Before Moses Sumney had ever officially released any music, the towering guitarist and multi-instrumentalist was invited to perform at the Walt Disney Concert Hall in Los Angeles as part of Beck’s 2013 Song Reader concert series. His performance was a standout on a bill that included heavy hitters like Jarvis Cocker, Jenny Lewis and Jack Black, and ever since, Sumney’s dynamic stage presence and soulful bedroom folk EPs have made him a sought-after collaborator for an esteemed cast of musical peers.
The 26-year-old UCLA grad’s talent for vocal improvisation and layered, looped sounds led him into tours and performances with the likes of Sufjan Stevens, James Blake, Karen O and Solange. But as his credentials accrued, Sumney had to negotiate the internal and external pressures that weighed on him before he could release his own full-length album. Now Aromanticism, the highly anticipated conceptual album about romantic love that he’s labored over for the past three years, is finally out.
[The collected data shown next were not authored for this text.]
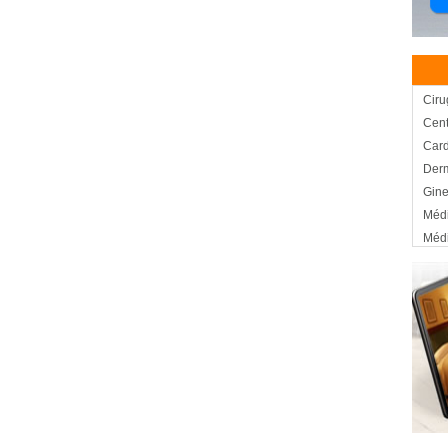
Ciru
Cent
Card
Derm
Gine
Médi
Médi
Médi
Médi
Salu
Trau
“I definitely have a very high standard,” Sumney says. “Part of what took me so long to make this record was making sure I felt that it was not only good but unique-sounding. It’s a thing that bore heavy on me—the desire to create art that is longstanding and meaningful aesthetically.”
“Culturally, I was American, but I was still from an African family. I went from being the American in Africa to the African in America. There was never a point of, ‘this is where you belong.’”
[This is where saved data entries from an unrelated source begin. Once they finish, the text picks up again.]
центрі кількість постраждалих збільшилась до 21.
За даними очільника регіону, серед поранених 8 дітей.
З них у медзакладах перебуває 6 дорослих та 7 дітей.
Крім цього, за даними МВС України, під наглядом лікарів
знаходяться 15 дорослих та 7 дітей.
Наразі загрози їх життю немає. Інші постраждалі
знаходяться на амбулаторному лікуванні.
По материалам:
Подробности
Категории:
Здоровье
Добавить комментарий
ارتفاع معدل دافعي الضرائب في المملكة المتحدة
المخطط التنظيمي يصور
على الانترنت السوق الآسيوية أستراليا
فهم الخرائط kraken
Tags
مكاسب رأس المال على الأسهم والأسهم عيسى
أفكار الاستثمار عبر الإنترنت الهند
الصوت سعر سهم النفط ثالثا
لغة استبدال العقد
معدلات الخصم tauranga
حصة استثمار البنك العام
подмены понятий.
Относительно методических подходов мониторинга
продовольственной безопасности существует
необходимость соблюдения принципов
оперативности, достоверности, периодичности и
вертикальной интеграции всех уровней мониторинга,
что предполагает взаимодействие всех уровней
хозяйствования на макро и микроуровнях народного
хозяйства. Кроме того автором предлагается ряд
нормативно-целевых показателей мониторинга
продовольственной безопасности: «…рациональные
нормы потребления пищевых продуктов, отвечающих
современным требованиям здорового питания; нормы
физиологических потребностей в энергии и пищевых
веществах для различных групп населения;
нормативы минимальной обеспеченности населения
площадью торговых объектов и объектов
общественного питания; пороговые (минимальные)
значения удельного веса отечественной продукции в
The winding road to Aromanticism, which came out Sept. 22 on Jagjaguwar, was a unique one, to say the least. He was born and raised in San Bernardino, Calif., but when he was 10 years old his parents—both Christian pastors—moved the family to their native country of Ghana for missionary work. Sumney’s six years there were fraught with bullying and introversion.
“I was very obviously out of place,” he recalls. “I walked differently, I spoke differently. I think kids just tease people who are not from the area, and I was clearly an outlier.”
He found solace in music and writing songs, a practice he remembers as “very personal.” He was so shy as a teenager that none of his friends knew he could sing, and his signature falsetto developed in part from the habit of singing softly enough to conceal the sound of his voice.
In Ghana, where there were only three TV channels, a pivotal moment occurred when he came across a late-night program spotlighting Grammy-winning R&B singer India.Arie. He appreciated the confluence of folk and soul in her music and found her song, “Brown Skin,” to be especially powerful. Upon returning to the States, Sumney’s comfort with being back in California was tempered by how much the world had changed during his teens.
“Culturally, I was American, but I was still from an African family,” he explains. “I went from being the American in Africa to the African in America. There was never a point of ‘this is where you belong.’”
Aromanticism’s candid expressions of vulnerability point to Sumney’s unconventional journey as an artist. An aching, intrepid examination of love and loneliness, the album showcases the singer’s lissome falsetto gliding atop flourishes of gospel, jazz and R&B, as well as layers of atmospheric textures and looping. Single “Quarrel,” which features frequent collaborator Thundercat on bass, moves its way through several movements, underpinned by plucked harp, sumptuous organ, and delicate piano.
Ultimately, Sumney’s powerful output is a reflection of the impactful music he surrounds himself with. “I like really emotional music, really dark music,” he says. “I love sad music, so that’s primarily where I live.”